What is being asked:
Looking at the entries, how many lines hold the word "beaucoup"? State the number by itself.

┌────────

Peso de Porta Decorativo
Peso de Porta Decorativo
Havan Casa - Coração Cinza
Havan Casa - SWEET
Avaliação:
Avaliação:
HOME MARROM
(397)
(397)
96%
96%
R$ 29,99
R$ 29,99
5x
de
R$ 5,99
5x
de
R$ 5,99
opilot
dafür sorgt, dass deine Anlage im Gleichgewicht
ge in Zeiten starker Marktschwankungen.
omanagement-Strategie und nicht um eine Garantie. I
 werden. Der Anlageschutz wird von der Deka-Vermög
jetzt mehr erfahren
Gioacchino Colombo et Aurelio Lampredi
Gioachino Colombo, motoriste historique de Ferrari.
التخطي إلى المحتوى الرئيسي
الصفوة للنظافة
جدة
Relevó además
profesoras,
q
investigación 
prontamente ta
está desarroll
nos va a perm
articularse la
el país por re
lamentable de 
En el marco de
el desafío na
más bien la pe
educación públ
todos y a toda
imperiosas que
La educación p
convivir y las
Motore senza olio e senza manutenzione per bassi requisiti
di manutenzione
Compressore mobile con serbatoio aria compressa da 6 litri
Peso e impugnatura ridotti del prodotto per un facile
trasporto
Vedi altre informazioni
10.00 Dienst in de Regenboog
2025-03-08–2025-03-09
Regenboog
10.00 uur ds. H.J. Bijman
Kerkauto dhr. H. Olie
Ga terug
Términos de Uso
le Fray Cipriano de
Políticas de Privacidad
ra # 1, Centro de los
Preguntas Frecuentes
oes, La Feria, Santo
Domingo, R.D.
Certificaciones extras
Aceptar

└────────
┌────────

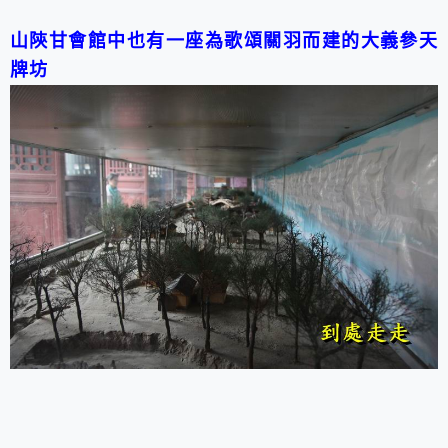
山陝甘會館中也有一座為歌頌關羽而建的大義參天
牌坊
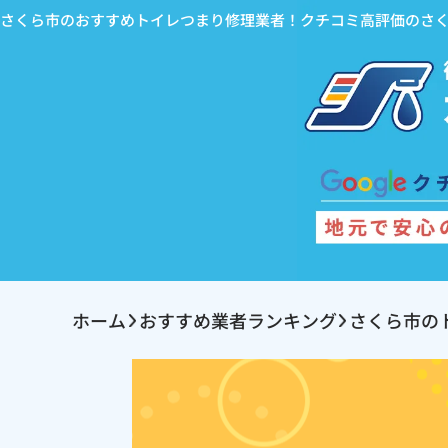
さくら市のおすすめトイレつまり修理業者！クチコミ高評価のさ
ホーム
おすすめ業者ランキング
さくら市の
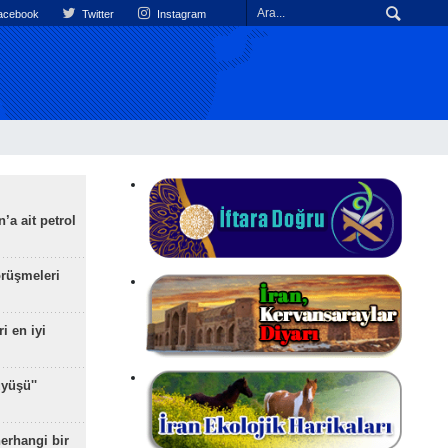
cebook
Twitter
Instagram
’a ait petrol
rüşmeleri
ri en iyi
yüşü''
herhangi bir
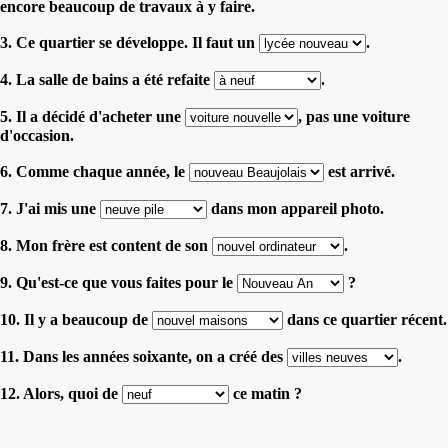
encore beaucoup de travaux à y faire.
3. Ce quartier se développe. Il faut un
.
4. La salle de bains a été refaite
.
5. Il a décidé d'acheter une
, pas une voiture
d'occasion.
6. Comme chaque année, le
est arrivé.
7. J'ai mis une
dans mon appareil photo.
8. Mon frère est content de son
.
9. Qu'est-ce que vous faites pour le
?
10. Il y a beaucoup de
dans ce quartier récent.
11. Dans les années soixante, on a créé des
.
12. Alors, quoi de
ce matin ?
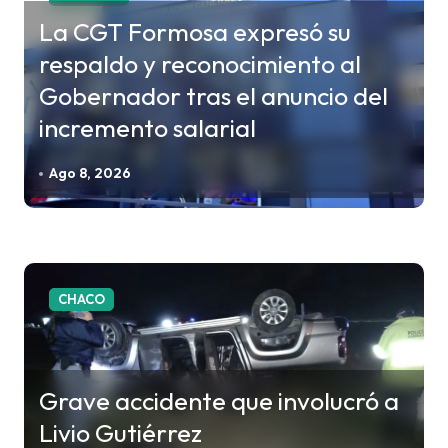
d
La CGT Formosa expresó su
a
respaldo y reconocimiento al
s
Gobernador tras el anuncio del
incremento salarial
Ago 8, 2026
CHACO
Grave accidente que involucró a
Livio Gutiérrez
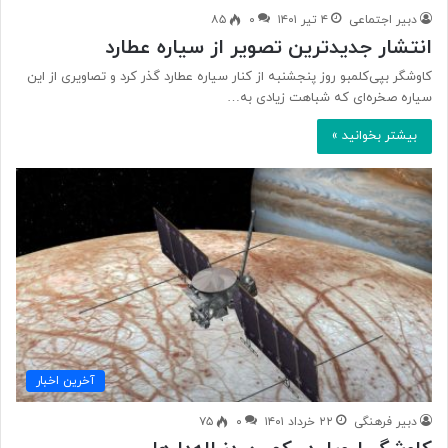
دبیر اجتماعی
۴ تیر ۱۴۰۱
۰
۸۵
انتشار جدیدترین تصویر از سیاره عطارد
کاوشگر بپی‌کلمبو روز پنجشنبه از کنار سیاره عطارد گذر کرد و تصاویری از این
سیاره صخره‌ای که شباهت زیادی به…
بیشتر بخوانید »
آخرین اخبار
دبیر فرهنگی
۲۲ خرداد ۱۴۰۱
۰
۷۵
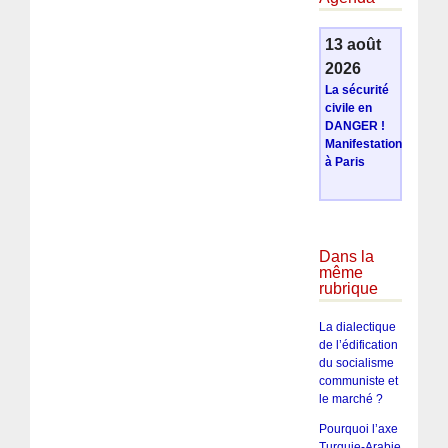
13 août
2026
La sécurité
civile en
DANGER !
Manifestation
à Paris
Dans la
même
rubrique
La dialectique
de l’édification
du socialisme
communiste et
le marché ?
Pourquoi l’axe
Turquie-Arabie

└────────
┌────────

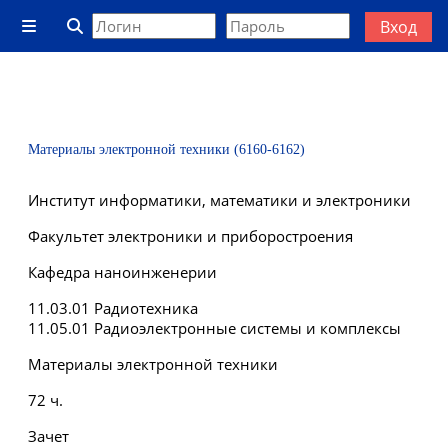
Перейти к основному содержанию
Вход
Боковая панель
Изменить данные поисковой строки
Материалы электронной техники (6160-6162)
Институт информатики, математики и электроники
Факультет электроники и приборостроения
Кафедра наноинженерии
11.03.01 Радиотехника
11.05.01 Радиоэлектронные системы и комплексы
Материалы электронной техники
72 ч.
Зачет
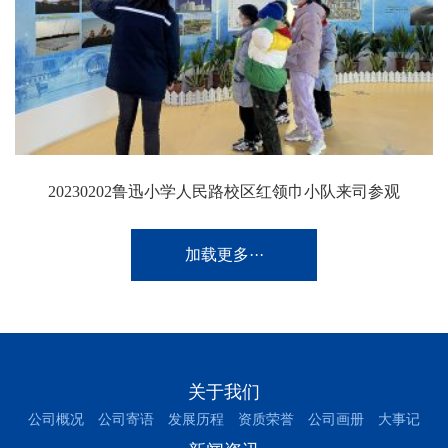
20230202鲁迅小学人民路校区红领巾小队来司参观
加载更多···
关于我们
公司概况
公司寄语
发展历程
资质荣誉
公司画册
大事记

└────────

Answer space:
2